Deer Exclosures Along Norwich Trails

Published Mar 1st, 2024 by Lynnwood Andrews

A Norwich Conservation Commission deer exclosure. A Norwich Conservation Commission deer exclosure.

Hikers along trails in Norwich may notice four deer “exclosures” recently installed by the Conservation Commission to illustrate the effects on forest health when deer are allowed to browse too heavily.

The study sites are at the Milt Frye Nature Area, Woody Adams/Gile Mountain, Brookmead, and the Montshire Museum of Science.

Exclusion is a proven method of identifying the ecological stresses on plants, animals, soils, and human health when there are too many deer. By protecting forest plots with cattle guards and fence posts, we can learn about the ways deer are threatening not only forest health and soils but wildlife populations, as well. Much remains to be learned about effective restoration methods and how long they might take.

Within the test zones, vulnerable plants won’t be eaten, trampled, or urinated on. We’ll see a microcosm of the understory as it should look, full of a wide variety of native trees, shrubs and herbaceous plants, not a stripped, compacted, acidic wasteland.

Outside the protected spots, the deer cause significant changes in soil chemistry, nutrients, and microbes.

For example, their actions allow invasive worms to multiply. The drastic reduction in total plant life, combined with selectively removing most native plants, changes the amount and varieties of soil nutrients and microbes in ways that favor invasive worms. Further, the worms themselves alter soil chemistry and composition in ways that harm many native plants, such as the sugar maple. It can take many decades to recover from these changes once deer numbers are permanently reduced.

When deer strip the understory of native plants, cascading effects ricochet throughout the ecosystem. Deer tend not to eat non-native plants such as buckthorn, bush honeysuckle, euonymus, barberry, and bittersweet. In our area, deer eat maple, oak, basswood, ash, and cherry seedlings – so much that it has become rare to see saplings above one foot high, if at all. Birch, poplar, beech, white pine, hemlock, spruce, and fir are less preferred, but nevertheless, are often browsed. The result is a significant threat to healthy forest regeneration and biodiversity. Bird populations are decreasing as a result of heavy deer browse. Birds feed nestlings exclusively on insects in spring. Insects prefer, or only grow on native plants. The very reason many non-native plants were introduced was because they are “pest-free,” meaning our insects do not eat them. When deer strip the woods of native plants, insect populations crash and birds go hungry.

Deer exclusion plots have revealed interactions among forest disturbances that threaten forest regeneration. Many forest disturbances, such as fires and falling trees, are a natural feature of forest progression. Gaps in the canopy provide light, allowing saplings to grow to maturity and understory plants to take root. With heavy deer pressure, many native plants cannot thrive. Invasives and Hay-scented fern and New York fern, two natives that deer do not eat, move in and create such dense patches that other plant seedlings are crowded out.

When deer are excluded from canopy gaps, even over decades, where ferns and other invasives have already become established, native plants do not recover.

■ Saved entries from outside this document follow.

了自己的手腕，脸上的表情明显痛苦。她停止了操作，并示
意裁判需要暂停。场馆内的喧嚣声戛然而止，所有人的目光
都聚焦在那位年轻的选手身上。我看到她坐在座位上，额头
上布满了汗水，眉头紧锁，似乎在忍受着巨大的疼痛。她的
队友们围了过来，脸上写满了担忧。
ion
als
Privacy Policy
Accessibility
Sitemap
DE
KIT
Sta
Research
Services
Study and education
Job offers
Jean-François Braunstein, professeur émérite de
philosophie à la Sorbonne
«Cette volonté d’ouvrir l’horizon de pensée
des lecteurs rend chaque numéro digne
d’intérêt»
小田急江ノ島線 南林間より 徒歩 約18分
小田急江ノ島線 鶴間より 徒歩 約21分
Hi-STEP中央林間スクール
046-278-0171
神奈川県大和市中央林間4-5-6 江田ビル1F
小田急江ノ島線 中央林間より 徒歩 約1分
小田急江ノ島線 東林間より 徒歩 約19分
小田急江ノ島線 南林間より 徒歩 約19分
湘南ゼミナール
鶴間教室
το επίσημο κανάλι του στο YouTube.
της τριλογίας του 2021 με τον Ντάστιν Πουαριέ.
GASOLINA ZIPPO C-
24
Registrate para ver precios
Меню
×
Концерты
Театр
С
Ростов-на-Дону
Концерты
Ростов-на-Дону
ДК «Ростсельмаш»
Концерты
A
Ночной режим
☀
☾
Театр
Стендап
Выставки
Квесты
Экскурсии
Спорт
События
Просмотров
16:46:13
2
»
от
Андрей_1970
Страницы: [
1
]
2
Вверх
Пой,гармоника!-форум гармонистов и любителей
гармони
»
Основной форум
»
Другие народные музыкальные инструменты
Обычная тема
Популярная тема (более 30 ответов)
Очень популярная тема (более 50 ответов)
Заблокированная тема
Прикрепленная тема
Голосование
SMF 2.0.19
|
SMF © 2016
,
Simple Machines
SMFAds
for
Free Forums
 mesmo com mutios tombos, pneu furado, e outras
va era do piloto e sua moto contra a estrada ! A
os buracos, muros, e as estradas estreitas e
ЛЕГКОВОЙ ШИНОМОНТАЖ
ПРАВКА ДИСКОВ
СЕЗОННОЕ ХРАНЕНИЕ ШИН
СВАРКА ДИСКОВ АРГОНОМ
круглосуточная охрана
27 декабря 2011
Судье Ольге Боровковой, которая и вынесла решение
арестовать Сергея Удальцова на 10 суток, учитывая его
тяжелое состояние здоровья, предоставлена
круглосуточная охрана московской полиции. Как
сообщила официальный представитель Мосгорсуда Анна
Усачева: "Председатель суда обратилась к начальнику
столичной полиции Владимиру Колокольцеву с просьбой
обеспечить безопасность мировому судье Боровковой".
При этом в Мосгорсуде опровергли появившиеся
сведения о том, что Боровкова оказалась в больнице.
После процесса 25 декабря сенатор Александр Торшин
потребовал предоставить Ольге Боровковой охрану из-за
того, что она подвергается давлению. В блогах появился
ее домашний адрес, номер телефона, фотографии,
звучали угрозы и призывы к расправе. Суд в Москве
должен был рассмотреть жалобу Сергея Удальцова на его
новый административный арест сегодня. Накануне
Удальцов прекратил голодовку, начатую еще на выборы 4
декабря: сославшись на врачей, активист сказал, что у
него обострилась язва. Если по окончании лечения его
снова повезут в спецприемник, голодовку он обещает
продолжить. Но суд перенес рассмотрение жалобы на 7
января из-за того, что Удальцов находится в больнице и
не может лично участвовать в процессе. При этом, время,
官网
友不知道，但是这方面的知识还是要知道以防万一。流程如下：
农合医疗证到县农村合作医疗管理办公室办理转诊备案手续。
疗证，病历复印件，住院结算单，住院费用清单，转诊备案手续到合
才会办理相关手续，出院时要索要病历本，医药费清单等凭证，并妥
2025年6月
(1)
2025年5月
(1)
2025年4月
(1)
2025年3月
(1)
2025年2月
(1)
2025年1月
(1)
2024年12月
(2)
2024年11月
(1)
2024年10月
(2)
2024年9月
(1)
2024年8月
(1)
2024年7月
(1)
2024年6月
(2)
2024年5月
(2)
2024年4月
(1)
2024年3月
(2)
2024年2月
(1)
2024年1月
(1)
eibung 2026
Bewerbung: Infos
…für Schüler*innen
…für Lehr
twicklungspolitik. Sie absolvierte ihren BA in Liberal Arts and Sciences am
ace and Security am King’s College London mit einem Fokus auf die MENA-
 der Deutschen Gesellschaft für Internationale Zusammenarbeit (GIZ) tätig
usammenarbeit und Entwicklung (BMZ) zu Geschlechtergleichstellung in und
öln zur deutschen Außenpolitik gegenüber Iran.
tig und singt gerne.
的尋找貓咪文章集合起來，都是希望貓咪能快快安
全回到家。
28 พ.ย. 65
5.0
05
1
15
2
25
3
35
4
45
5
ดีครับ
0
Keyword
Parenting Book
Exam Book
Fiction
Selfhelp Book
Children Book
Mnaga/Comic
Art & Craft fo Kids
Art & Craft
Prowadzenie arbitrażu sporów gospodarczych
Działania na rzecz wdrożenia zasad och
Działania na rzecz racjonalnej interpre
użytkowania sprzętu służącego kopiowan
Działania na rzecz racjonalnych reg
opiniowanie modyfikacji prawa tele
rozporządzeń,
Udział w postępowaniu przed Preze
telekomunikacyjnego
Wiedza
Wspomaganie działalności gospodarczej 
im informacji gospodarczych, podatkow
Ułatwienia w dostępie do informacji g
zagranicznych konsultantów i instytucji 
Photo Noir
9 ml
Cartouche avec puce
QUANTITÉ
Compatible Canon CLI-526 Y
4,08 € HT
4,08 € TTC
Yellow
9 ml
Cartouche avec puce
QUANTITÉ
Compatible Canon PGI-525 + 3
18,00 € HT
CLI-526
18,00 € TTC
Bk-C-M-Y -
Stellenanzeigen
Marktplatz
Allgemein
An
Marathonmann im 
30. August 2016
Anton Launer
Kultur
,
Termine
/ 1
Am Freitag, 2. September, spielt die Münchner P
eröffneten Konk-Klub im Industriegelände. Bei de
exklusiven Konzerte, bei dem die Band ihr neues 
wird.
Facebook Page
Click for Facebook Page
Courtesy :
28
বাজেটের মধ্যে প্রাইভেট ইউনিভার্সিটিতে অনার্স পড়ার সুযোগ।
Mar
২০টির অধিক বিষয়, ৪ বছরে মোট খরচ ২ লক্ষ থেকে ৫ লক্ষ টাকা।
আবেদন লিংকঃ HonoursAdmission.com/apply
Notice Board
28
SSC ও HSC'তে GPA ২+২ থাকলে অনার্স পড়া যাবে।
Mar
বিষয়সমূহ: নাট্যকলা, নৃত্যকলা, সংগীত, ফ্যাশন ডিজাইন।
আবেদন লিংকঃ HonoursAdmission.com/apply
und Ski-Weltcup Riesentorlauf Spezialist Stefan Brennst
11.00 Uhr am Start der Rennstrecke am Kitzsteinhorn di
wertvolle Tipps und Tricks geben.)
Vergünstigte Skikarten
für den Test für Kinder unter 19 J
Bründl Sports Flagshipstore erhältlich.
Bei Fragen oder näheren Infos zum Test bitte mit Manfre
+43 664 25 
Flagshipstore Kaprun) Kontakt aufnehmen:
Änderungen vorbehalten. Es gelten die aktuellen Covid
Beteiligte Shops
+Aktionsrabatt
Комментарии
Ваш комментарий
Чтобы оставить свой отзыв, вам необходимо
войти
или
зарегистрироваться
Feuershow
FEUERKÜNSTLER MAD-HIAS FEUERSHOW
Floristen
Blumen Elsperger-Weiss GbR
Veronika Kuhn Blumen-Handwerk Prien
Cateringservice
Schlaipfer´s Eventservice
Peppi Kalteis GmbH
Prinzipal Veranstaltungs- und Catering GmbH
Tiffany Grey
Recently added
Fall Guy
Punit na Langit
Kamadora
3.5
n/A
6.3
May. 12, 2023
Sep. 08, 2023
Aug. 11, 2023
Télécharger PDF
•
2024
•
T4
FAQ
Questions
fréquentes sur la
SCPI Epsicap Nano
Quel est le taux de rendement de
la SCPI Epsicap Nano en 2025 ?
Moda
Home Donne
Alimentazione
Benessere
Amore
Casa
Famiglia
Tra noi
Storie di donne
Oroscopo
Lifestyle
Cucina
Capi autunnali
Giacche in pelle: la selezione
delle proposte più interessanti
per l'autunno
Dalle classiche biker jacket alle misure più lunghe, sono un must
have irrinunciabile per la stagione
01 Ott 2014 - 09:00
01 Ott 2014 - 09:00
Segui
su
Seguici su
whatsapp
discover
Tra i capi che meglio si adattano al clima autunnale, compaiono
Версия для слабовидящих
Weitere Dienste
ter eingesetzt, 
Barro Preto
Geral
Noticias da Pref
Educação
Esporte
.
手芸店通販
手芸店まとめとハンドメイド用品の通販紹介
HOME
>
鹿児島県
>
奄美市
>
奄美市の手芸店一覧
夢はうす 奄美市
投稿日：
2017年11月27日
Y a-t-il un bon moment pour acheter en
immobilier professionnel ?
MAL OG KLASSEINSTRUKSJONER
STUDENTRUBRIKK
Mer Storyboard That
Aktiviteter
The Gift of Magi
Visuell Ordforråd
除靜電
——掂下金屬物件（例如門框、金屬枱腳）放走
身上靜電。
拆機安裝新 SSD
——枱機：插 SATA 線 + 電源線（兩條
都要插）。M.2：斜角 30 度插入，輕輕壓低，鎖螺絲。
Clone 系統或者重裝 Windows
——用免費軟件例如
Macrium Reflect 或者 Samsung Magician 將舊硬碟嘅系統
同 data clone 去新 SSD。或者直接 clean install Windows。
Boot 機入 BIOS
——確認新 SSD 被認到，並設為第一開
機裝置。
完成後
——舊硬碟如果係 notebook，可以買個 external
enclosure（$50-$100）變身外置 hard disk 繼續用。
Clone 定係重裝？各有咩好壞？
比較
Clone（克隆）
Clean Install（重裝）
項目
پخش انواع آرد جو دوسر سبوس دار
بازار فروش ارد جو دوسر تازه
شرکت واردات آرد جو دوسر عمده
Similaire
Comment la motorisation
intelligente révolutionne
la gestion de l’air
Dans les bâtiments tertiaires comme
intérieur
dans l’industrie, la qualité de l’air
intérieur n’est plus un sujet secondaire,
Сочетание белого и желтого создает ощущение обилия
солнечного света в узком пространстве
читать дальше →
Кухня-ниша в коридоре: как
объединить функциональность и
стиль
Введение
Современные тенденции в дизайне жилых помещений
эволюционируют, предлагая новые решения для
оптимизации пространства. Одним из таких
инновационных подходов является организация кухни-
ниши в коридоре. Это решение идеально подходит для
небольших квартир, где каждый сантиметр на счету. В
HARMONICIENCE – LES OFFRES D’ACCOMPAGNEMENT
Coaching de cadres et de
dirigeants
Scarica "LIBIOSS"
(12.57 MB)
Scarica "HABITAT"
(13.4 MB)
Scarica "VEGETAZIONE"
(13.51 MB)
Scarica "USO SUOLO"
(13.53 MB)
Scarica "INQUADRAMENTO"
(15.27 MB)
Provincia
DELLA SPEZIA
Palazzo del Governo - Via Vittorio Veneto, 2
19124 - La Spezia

The weeds have to be removed and appropriate natives replanted by hand.

Deer exclusion studies have also verified that high deer populations increase human risks of Lyme and other tick-borne diseases. Plots with no deer have significantly fewer Lyme-infected ticks than adjacent areas have access.

The conservation commission hopes you will observe changes within the deer exclosures over the coming years and be inspired by them to support measures to reduce deer numbers and increase forest biodiversity and regeneration.